● **WHAT YOU ARE ASKED TO DO**:
Repeat exactly, please, the lines that begin at the start of the listing and end at the line holding "[Nein] (1394, 36)".
------------------------------
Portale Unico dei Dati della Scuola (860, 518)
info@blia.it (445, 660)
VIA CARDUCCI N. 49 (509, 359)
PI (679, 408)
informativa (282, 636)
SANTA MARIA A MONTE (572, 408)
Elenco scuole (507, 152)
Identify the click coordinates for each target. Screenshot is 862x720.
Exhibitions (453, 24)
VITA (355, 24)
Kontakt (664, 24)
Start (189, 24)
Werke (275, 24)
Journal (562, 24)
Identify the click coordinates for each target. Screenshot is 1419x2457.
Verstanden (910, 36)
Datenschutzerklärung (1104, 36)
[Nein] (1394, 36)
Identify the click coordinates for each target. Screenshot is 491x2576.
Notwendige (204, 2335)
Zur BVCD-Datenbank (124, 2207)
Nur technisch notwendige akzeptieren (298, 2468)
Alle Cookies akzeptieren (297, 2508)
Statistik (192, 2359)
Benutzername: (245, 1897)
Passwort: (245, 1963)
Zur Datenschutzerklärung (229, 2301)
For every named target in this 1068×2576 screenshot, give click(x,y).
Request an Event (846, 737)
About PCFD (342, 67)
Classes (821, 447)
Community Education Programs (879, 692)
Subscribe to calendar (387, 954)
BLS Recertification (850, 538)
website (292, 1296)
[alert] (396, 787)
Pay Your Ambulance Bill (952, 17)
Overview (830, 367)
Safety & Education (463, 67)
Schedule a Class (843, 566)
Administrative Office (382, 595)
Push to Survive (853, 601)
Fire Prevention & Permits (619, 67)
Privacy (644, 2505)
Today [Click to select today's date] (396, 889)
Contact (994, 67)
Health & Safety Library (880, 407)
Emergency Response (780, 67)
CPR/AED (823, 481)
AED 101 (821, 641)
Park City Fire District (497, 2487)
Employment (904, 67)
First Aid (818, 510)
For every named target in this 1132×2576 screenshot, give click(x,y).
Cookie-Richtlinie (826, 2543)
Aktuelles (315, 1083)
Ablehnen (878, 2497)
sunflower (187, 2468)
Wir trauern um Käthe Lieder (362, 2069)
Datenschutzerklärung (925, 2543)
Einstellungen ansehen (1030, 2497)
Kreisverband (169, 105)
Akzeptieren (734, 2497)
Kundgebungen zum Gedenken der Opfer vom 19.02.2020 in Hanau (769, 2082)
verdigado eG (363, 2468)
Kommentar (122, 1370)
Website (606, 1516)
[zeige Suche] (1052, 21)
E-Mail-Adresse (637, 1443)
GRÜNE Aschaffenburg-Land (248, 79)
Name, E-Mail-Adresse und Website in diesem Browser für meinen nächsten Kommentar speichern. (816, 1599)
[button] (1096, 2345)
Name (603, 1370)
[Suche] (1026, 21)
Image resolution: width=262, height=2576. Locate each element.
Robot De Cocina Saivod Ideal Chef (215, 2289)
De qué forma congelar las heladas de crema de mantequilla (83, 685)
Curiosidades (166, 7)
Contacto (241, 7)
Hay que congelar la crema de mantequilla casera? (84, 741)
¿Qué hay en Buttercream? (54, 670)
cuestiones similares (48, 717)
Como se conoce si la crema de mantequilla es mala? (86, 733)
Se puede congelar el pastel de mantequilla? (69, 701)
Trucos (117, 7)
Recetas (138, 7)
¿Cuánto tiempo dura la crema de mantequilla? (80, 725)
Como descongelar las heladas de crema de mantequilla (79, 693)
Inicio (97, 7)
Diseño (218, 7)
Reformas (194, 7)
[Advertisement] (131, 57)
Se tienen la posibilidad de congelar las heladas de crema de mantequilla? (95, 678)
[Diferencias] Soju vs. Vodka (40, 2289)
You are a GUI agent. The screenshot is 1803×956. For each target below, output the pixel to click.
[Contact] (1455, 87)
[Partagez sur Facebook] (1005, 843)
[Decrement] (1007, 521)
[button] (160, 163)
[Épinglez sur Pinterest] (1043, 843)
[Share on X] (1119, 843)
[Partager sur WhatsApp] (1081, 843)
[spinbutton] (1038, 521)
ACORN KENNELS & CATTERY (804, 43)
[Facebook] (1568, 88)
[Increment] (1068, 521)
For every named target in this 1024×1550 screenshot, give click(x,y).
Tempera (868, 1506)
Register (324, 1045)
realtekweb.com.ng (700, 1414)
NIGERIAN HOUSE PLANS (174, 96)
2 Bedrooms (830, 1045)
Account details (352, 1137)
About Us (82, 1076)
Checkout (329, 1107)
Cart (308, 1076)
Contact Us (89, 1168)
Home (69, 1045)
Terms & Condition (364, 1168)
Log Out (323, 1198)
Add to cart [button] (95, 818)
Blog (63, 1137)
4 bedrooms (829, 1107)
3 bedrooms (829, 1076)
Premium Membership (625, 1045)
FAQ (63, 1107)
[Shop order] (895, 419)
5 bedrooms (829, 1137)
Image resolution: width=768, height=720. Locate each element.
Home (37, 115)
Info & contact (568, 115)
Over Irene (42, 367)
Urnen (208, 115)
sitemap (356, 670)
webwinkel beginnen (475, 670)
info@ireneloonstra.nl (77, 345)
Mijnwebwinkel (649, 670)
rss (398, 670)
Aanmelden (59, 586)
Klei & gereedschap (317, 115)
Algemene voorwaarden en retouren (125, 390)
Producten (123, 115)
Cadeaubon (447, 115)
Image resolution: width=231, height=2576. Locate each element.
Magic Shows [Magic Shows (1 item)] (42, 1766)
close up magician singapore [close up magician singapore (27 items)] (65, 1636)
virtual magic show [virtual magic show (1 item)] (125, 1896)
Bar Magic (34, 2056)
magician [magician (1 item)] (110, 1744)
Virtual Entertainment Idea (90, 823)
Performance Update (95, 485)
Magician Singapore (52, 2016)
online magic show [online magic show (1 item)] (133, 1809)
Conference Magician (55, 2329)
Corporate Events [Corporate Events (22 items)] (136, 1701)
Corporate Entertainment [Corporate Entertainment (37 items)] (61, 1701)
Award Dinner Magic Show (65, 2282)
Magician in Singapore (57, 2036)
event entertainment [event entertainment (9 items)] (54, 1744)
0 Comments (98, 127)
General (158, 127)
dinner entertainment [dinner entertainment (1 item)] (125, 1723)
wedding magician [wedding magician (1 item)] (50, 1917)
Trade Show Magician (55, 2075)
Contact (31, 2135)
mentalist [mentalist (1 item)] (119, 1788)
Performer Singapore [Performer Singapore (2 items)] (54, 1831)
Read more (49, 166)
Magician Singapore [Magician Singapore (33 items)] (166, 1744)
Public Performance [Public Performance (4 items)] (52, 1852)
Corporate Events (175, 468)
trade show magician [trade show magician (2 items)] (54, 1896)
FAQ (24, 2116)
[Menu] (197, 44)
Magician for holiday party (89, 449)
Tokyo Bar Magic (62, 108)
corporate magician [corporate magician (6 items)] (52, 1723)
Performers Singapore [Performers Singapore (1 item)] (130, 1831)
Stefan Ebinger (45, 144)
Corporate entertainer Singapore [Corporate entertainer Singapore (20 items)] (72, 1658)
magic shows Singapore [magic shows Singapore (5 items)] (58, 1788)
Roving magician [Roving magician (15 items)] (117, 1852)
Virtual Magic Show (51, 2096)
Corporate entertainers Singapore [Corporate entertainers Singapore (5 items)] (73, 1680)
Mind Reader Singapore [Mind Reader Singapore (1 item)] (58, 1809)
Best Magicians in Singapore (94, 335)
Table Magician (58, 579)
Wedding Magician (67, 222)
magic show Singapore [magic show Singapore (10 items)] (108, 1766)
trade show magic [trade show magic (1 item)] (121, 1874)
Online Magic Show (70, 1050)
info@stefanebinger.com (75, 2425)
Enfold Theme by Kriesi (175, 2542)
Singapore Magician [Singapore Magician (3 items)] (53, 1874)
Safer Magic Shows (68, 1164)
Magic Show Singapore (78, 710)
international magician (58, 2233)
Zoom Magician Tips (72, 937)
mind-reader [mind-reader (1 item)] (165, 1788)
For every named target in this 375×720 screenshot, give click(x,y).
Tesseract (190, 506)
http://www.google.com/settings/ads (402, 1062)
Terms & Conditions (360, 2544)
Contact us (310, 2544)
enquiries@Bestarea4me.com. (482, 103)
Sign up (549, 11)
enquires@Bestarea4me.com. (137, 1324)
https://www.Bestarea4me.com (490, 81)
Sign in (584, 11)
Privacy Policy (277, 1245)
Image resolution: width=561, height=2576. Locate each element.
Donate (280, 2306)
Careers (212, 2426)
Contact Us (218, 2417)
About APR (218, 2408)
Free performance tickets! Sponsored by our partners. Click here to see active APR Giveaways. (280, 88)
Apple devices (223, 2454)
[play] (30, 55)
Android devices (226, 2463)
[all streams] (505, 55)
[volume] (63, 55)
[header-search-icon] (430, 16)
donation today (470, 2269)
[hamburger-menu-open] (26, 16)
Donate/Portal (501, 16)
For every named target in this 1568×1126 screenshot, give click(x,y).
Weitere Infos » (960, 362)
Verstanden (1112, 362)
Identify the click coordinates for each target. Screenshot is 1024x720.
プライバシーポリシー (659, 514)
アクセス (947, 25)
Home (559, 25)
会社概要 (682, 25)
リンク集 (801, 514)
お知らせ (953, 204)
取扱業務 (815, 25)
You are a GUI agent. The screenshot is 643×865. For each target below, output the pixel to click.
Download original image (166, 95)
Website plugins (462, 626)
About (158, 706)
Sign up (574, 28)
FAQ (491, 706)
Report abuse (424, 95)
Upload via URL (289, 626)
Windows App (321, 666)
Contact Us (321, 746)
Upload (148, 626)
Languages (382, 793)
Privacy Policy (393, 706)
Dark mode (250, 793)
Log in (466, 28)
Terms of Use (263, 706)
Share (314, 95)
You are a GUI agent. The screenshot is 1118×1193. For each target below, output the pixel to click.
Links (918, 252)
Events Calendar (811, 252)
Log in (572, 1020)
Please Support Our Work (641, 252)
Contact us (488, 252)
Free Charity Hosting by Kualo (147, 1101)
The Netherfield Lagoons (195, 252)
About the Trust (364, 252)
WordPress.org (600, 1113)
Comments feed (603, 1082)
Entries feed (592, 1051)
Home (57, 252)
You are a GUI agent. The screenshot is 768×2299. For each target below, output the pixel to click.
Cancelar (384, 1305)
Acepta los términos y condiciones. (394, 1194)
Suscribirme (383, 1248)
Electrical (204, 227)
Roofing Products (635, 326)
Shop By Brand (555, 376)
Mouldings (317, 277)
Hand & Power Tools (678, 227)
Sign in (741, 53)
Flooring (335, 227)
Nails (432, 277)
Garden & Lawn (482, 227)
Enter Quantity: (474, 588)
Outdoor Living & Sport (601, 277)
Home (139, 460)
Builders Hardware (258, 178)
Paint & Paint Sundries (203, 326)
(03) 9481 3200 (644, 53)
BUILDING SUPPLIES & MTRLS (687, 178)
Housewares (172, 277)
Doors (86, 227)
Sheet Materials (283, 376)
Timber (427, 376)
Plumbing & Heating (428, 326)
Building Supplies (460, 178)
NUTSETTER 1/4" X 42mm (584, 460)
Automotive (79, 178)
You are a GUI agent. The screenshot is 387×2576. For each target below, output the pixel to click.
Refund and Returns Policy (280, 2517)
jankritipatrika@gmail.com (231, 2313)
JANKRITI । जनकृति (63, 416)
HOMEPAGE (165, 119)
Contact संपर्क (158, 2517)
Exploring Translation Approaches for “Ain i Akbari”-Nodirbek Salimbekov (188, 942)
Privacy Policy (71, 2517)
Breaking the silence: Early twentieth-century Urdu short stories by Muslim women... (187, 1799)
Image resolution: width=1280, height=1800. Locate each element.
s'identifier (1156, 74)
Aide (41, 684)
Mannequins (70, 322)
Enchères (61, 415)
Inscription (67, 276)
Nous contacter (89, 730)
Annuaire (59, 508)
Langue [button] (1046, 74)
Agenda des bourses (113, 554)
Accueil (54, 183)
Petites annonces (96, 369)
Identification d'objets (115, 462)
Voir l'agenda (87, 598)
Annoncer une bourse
------------------------------
● **EXERCISE SOLUTION**:
Portale Unico dei Dati della Scuola (860, 518)
info@blia.it (445, 660)
VIA CARDUCCI N. 49 (509, 359)
PI (679, 408)
informativa (282, 636)
SANTA MARIA A MONTE (572, 408)
Elenco scuole (507, 152)
Identify the click coordinates for each target. Screenshot is 862x720.
Exhibitions (453, 24)
VITA (355, 24)
Kontakt (664, 24)
Start (189, 24)
Werke (275, 24)
Journal (562, 24)
Identify the click coordinates for each target. Screenshot is 1419x2457.
Verstanden (910, 36)
Datenschutzerklärung (1104, 36)
[Nein] (1394, 36)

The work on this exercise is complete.